EU unemployment falls to record low, but producer prices soar on rising energy cost

The Eurozone unemployment fell to 6.8% of the workforce in January from 7.0% in December and also beat the expectations for a drop to 6.9%, hitting the record low of the bloc of 19 countries sharing the Euro.

Drop in unemployment signals that the unions’ economy continues to rebound from the pandemic slump, but positive impact was partially offset by surge in industrial producer prices.

The prices at factory gates surged 5.2% on a monthly basis in January from 3.0% previous month and more than double forecasts, while annualized figure showed rise by 30.6% in January, following 26.3% increase in December and above 26.9% forecast.

The record rise in producers price comes from soaring energy prices, as gas and oil prices rose 11.6% on monthly basis, with annual increase of 85.6%, as energy prices started to surge on fears before Russia invaded Ukraine.
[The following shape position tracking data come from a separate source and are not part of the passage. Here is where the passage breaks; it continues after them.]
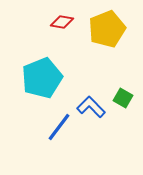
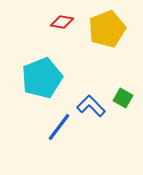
blue L-shape: moved 1 px up
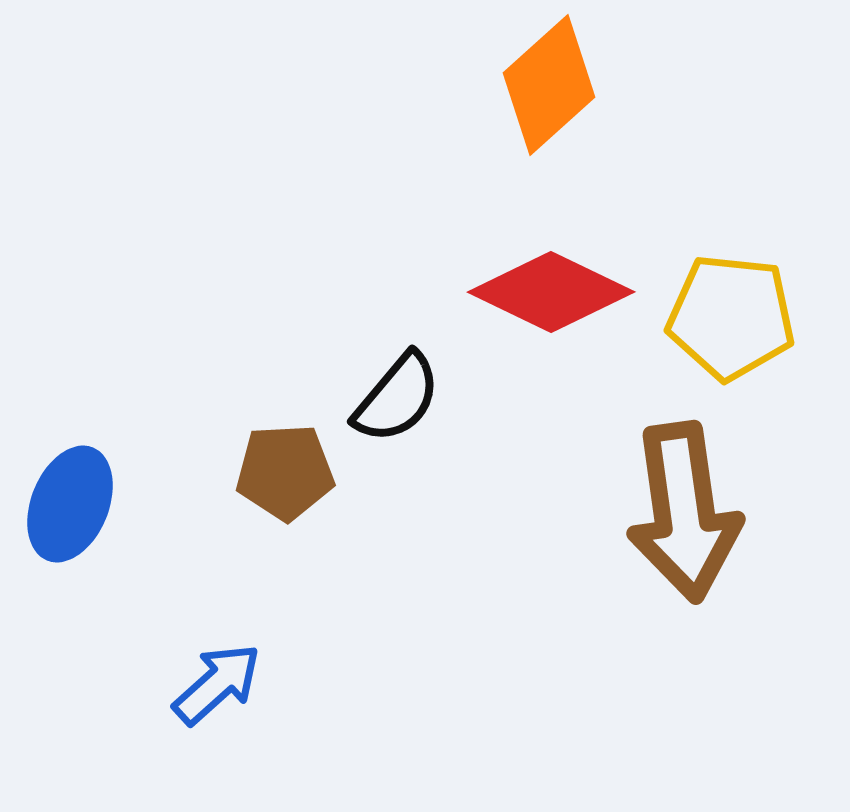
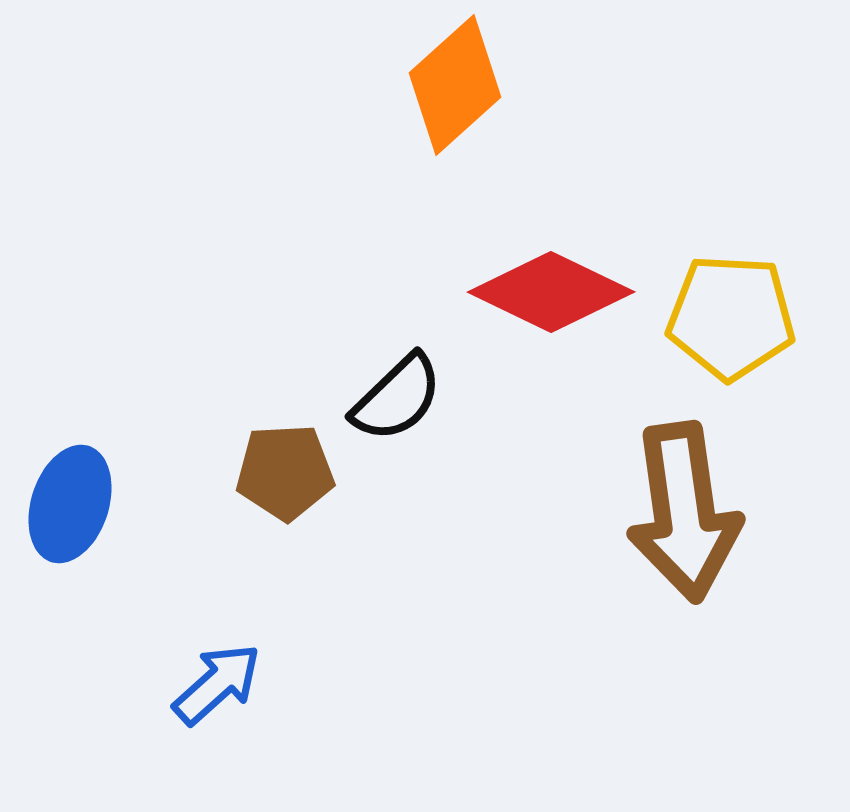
orange diamond: moved 94 px left
yellow pentagon: rotated 3 degrees counterclockwise
black semicircle: rotated 6 degrees clockwise
blue ellipse: rotated 4 degrees counterclockwise
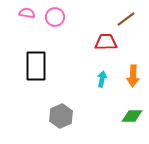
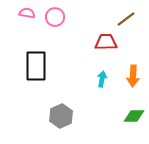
green diamond: moved 2 px right
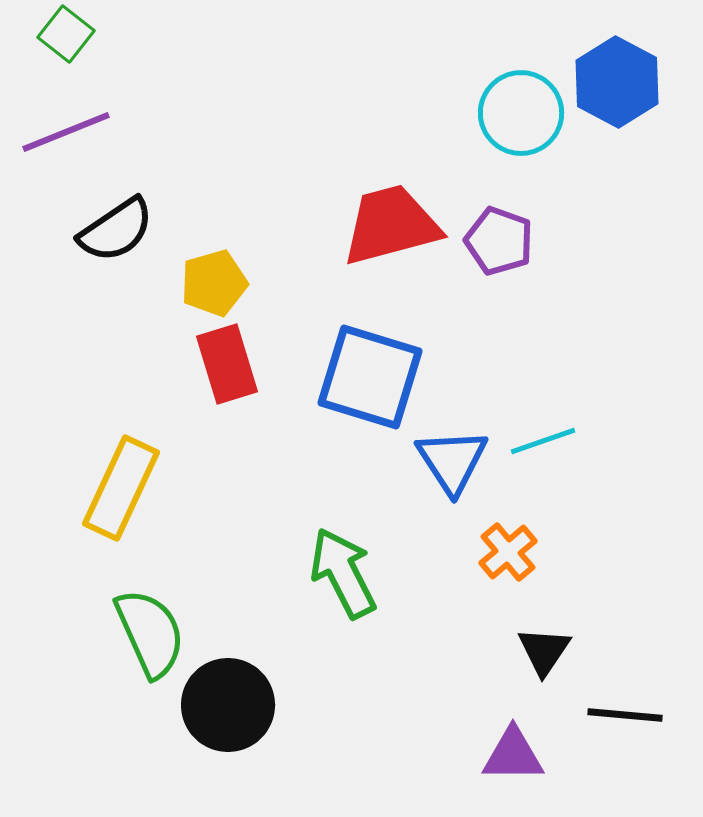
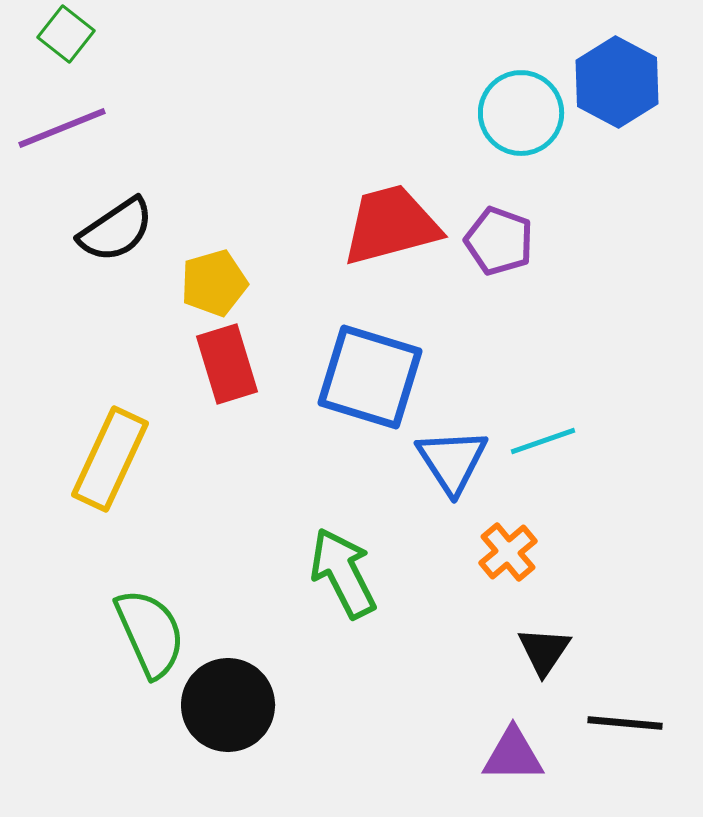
purple line: moved 4 px left, 4 px up
yellow rectangle: moved 11 px left, 29 px up
black line: moved 8 px down
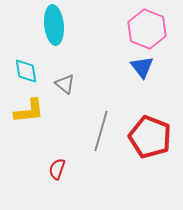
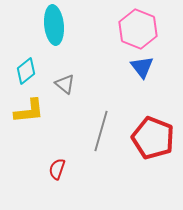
pink hexagon: moved 9 px left
cyan diamond: rotated 60 degrees clockwise
red pentagon: moved 3 px right, 1 px down
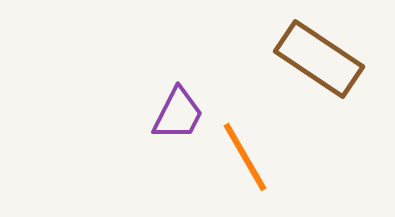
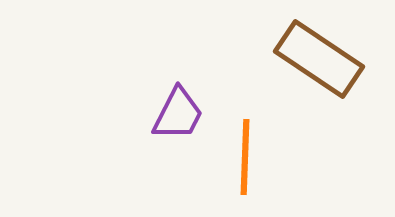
orange line: rotated 32 degrees clockwise
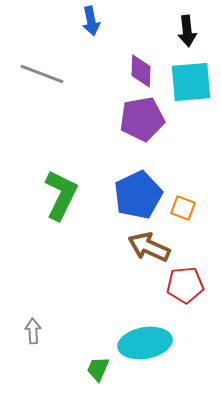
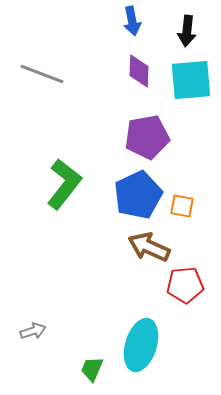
blue arrow: moved 41 px right
black arrow: rotated 12 degrees clockwise
purple diamond: moved 2 px left
cyan square: moved 2 px up
purple pentagon: moved 5 px right, 18 px down
green L-shape: moved 3 px right, 11 px up; rotated 12 degrees clockwise
orange square: moved 1 px left, 2 px up; rotated 10 degrees counterclockwise
gray arrow: rotated 75 degrees clockwise
cyan ellipse: moved 4 px left, 2 px down; rotated 63 degrees counterclockwise
green trapezoid: moved 6 px left
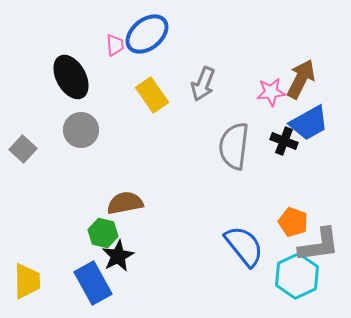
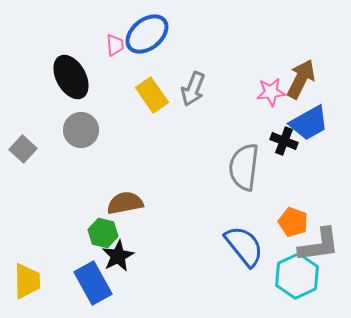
gray arrow: moved 10 px left, 5 px down
gray semicircle: moved 10 px right, 21 px down
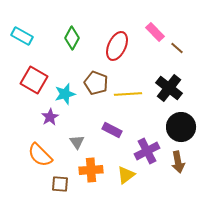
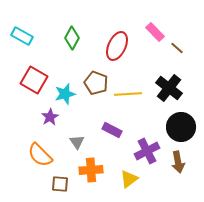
yellow triangle: moved 3 px right, 4 px down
Unexpectedly strong rise in producer prices would hurt economic activity and slow the growth, in addition to high uncertainty over the war in Ukraine and the impact of sanctions imposed to Russia, as the EU is heavily dependent on Russian oil and gas, as well as raw materials.

Strong figures would also bring an additional headache to the European Central Bank, as this also contributes to the factors that lift the inflation, which currently stands at a record 5.8%, almost three-times above central bank’s 2% target and expected to accelerate further.